To determine when there was enough oxygen to support animal life in the ocean, the researchers asked, "What kind of geochemical evidence would there be in the rock record?" said Shuhai Xiao, associate professor of geosciences at Virginia Tech.

Scientists hypothesized that there was a lot of dissolved organic carbon in the ocean when oxygen levels were low. If oxygen levels rose, some of this organic carbon would be oxidized into inorganic forms, some of which can be preserved as calcium carbonate in the rock record. "We measured the carbon isotope signatures of organic and inorganic carbon in the ancient rocks to infer oxidation events," said co-author Ganqing Jiang, assistant professor of geology at the University of Nevada at Las Vegas.

The layers of sediment exposed by the Three Gorges Dam represent millions of years of deposits. "We went through road cuts, bed by bed, measuring and describing the exposed rock, then took small rock samples every few feet or so,," said McFadden.
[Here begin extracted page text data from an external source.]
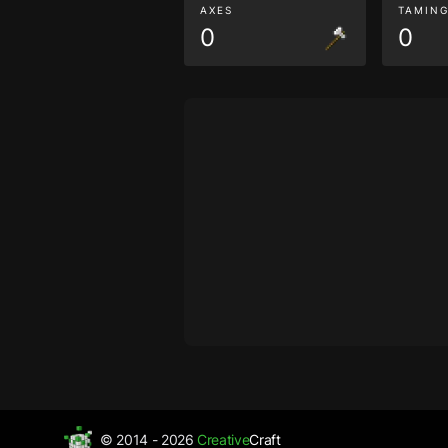
AXES
TAMIN
0
0
© 2014 - 2026
Creative
Craft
She collected about 200 samples; hundreds of samples were taken to three labs.

The researchers cleaned and crushed the small samples to powder, which they reacted with acid to release carbon dioxide from carbonate minerals, and then burned the residue to get carbon dioxide from organic matter. "The CO2 that is released was measured with mass spectrometers to gives us the isotopic signature of the carbonate and organic carbon that was present in the rock," said McFadden.

"The relative abundances of the carbon-12 and carbon-13 isotopes, which are stable and do not decay with time, provide a snapshot of the environmental processes taking place in the ocean at the different times recorded in the layers of rock," McFadden said.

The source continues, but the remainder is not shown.